Goldings Estate is a large Elizabethan style country house and surrounding land close to Waterford, north of Hertford, Hertfordshire, England. The house was designed by George Devey (1820–1886), constructed between 1871 and 1877, and is a Grade II* listed building.

==History==
The earliest known Goldings mansion was built about 1700 for Thomas Hall, Squire of Bengeo. In 1811 the estate was sold to Samuel Smith, (son of Abel Smith (1717–1788)), who had already acquired the adjoining estate of Woodhall Park in 1801. Goldings was inherited by his eldest son, Abel, in 1834 who in turn gifted the estate to his second son, the merchant banker Robert, when Robert married Isabel Adeane in 1857.

Robert and Isabel took possession of the estate in 1860, it having been let to Eric Mackay, 7th Lord Reay who lived there with his daughter, Erica, and her husband, Sir Walter Townsend-Farquhar, 2nd Baronet. The new owners of the Estate undertook a major programme of renovation of the Estate including improving cottages, building a school in the village of Waterford and diverting Turnpike Road at their own expense. The new road opened in 1869.

Robert was the Sheriff of Hertfordshire for 1869-70.

Robert and Isabel built a church to the "Glory of God". Henry Woodyer was commissioned to design the building which was built by C Chapple of Tring between 1871 and 1872. It was consecrated as St Michael and All Angels on St James's Day 1872. Its detail includes Pre-Raphaelite stained-glass windows from the Morris & Co. factory.

A new house for the Estate, first occupied at Easter 1876, was designed by George Devey to be sited on higher ground away from the unhealthy mists in the valley of the River Beane. When the new house was completed, the older house was demolished.

On Robert’s death on 21 October 1894, the Estate passed to his eldest son, Reginald Abel who, in 1885, had married the Hon. Margaret Alice Holland, the daughter of Henry Holland, 1st Viscount Knutsford and Margaret Trevelyan (niece of Lord Macaulay). Tragedy struck the family in 1902 when both Reginald, aged 45, and his eldest 13-year-old son, Cyril, died of illness within 6 weeks of each other. Reginald’s eldest child, Margaret Isabel, then aged 15, took over the day to day running of the Estate on behalf of her mother.

This left Goldings to another Reginald Abel Smith, a grandson of the original owner Robert Smith. Reginald married Myrtle Abercromby in 1913.

Most large private Houses were used as hospitals for the wounded of the Great War. Mrs Reginald Abel Smith was reported in The Herts Advertiser of July 1916 to have 16 beds available for injured soldiers at Goldings to convalesce till after the war.

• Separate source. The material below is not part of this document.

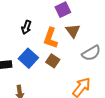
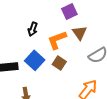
orange L-shape: (51, 38) -> (57, 40), turned 50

Two years later in 1920, Myrtle died. Goldings was empty most of the time and was the charge of Mr. Burbidge, the Estate Bailiff, who resided in Wych Elms Cottage Goldings.

In July 1920, Goldings was put up for auction along with most of Waterford and the surrounding area, with Messrs Knight, Frank and Rutley as the agents.Due to dealings with the late Dr. Thomas Barnardo, the Abel Smith family sold Goldings in 1921 to Dr Barnardo Homes for the sum of £100,000 which had been set off in a loan, that by all accounts was never called in.

The house was used as an orphanage and, in 1923, was modified and enlarged and a chapel added. In 1960 a new wing was added. In 1967 the orphanage closed and Goldings was purchased by Hertfordshire County Council for use by the County Surveyor's Department.